Sabato scorso, dopo le violente mareggiate degli ultimi giorni, è crollato l’antico arco borbonico sul lungomare di Napoli, il cosiddetto “Chiavicone”.
Cronaca di una morte annunciata? No, non è il titolo del noto romanzo di Gabriel Garcìa Marquez, piuttosto, l’epilogo di  quanto, presumibilmente, sarebbe accaduto. Dal 2018, infatti, numerose le segnalazioni sull’imminente pericolo e solo dal 2019 la questione viene affrontata in un rimpallo di responsabilità. Comune, Soprintendenza, Autorità di Sistema Portuale del Mar Tirreno Centrale: lunghe riunioni per decidere il da farsi e solo lo scorso giugno un’ipotesi di restauro da parte dell’AdSP, di cui si dovranno ancora appurare le responsabilità.

Ma, ovviamente, siamo in Italia e le lungaggini burocratiche, accompagnate da una disarmante superficialità, la fanno da padrone. Che dire, nell’inutilità di piangere su quanto ormai accaduto, c’è una riflessione che andrebbe fatta: le povere pietre agonizzanti, rimaste lì come in un puzzle da ricostruire, gridano vendetta e sono ancora in attesa di essere messe in sicurezza per la ricostruzione (che chissà quando avverrà)!
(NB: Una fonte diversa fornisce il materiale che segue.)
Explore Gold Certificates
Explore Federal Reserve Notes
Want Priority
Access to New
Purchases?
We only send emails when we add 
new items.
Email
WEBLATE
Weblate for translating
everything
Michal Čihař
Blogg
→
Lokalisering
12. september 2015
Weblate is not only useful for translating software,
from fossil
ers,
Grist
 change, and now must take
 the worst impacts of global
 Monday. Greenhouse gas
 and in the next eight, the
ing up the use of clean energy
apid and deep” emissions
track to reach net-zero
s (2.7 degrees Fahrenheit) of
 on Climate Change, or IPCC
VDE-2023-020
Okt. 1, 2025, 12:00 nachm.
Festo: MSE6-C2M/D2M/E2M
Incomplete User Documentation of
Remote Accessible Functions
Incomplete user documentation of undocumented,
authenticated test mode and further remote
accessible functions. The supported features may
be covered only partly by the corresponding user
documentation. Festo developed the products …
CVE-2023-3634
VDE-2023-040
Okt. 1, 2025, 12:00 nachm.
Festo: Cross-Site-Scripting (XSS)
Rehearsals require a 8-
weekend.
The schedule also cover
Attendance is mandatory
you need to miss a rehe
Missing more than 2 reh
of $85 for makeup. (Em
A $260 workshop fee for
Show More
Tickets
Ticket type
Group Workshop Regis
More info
Ma come sostenuto in un’intervista dal Presidente dell’AdSP, Pietro Spirito: “quei pezzi… non andranno via da soli, ci sarà tempo e modo per provvedere al recupero del materiale con le modalità più opportune”. Tempo e modalità, ecco i nostri nemici. Il tempo ci ha dato torto, perché troppo tempo è stato fatto trascorrere dai primi segnali di allarme ed ancora oggi si prende tempo per rimuovere i massi restanti del defunto arco; e le modalità sino ad oggi utilizzate per la risoluzione del problema appaiono discutibili. Gli eventi metereologici che da settimane, se non ormai da anni, stanno flagellando la nostra città, il nostro Paese se non l’intero pianeta, devono farci riflettere sulla necessità di affrontare tali situazioni non soltanto tempestivamente, quanto piuttosto mettendo in campo competenze specialistiche. Occorrono veri e propri esperti meteomarini e strutturisti in grado se non di prevedere (certo la meteorologia è un settore assai arduo e non di Cassandra derivazione) quanto meno di ipotizzare eventi tanto catastrofici e le loro possibili conseguenze. E non può che constatarsi, tristemente, che in questi ultimi anni abbiamo assistito a tante collaborazioni tra le istituzioni citate prima e le Università, che a quanto pare non hanno portato i loro frutti. Questo il vero problema. Se le questioni venissero affrontate sfruttando sinergicamente le competenze e gli studi, anziché sprecare tali energie per accusarsi a vicenda, si potrebbe non soltanto salvare il nostro patrimonio storico – artistico, ma, impresa ardua, anche quello umano!!